On December 4, 2006, Fowler and Boskoff missed their flight home. Two days later, friends in Telluride, Colorado, and Seattle sounded the alarms — contacting the U.S. consulate, reviewing emails the couple had sent from China, searching Fowler’s computer files, and tapping into the climber grapevine. Based on information gleaned from Boskoff ’s last email, sent November 8 from the small town of Litang, they planned “one last two-week peak bagging excursion to the Genyen area.” Little else was known. “It was totally unlike Chris not to be in email contact for so long. If she had changed her plans, she would have told us,” said Mark Gunlogson, president of Mountain Madness, the guiding service he co-owned with Boskoff.
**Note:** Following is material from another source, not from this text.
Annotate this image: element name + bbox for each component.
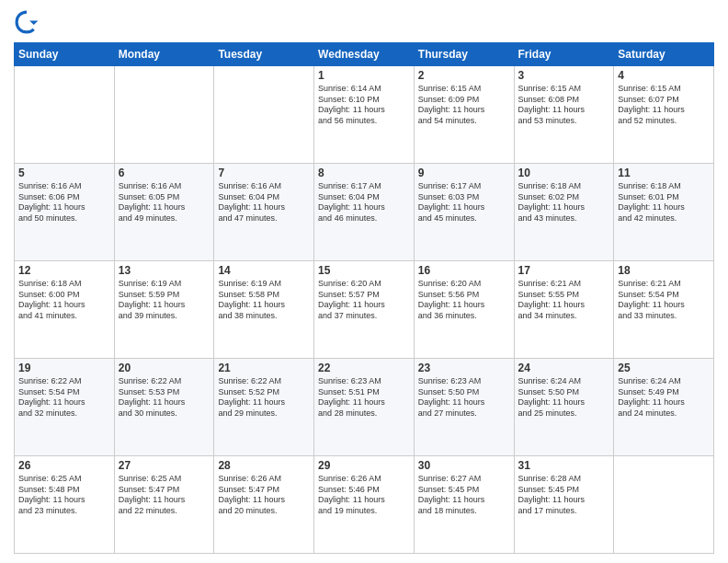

Still, no one wanted to think the worst. Maybe they were lost in the backcountry or pinned down by bad weather. Maybe they’d been arrested and were being held incommunicado. Or perhaps they had decided to extend their trip, as files found on Fowler’s computer clearly indicated interest in a number of peaks in the Eastern Himalaya. But friends were concerned — very concerned.
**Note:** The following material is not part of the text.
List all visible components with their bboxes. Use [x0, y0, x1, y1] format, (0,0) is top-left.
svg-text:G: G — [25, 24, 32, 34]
“As soon as I heard that Charlie missed his flight, I was really worried,” said John McCall, an old friend of Fowler’s. “Charlie was too damn cheap to ever voluntarily miss a flight.”
Fowler, 52, was famous for his longevity at the cutting edge of American climbing — in nearly every discipline — and for his uncanny ability to emerge from disasters relatively unscathed. In 1984, he took a 400-foot plunge out of the snowy North Chimney on Longs Peak and came away with nothing more than a bent crampon. And since the 1970s, his bold solo climbs had consistently pushed the envelope. He free soloed the 1,500-foot, ominous The Flakes, in the Black Canyon of the Gunnison, and once went cordless on the 700-foot, overhanging Diving Board, in Eldorado Springs Canyon, in resoled running shoes. In the alpine realm, he made the first ascent of the East Face of Cerro Catedral (VI 5.10 A4+) in Patagonia, in 1992, and his ice and rock accomplishments in the San Juan Mountains and in the Utah desert are too numerous to list. Fowler was also notoriously low-key. For example, when asked about his second-ascent free solo of the IV 5.10- Integral Route on the Diamond of Longs Peak, Fowler supposedly replied, “It was pretty casual,” thus giving the route the name by which it’s known today.
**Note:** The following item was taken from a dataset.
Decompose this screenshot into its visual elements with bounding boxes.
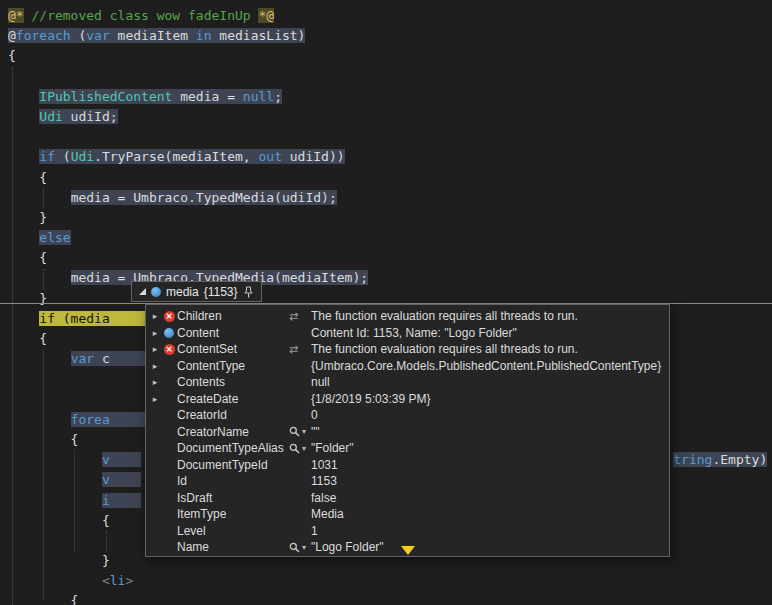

But it also seemed that Fowler was close to using up his nine lives. In 1997, while climbing in Tibet, he and his ropemates took a 1,500-foot fall that left him unable to walk. (During the epic crawl out he sustained serious frostbite, losing most of his toes; he later returned, with little fanfare, to climbing 5.12.) He had, in recent years, split his time between Himalayan expeditions — summiting three 8,000-meter peaks, including Mount Everest — and prolific new-routing around Telluride, Colorado.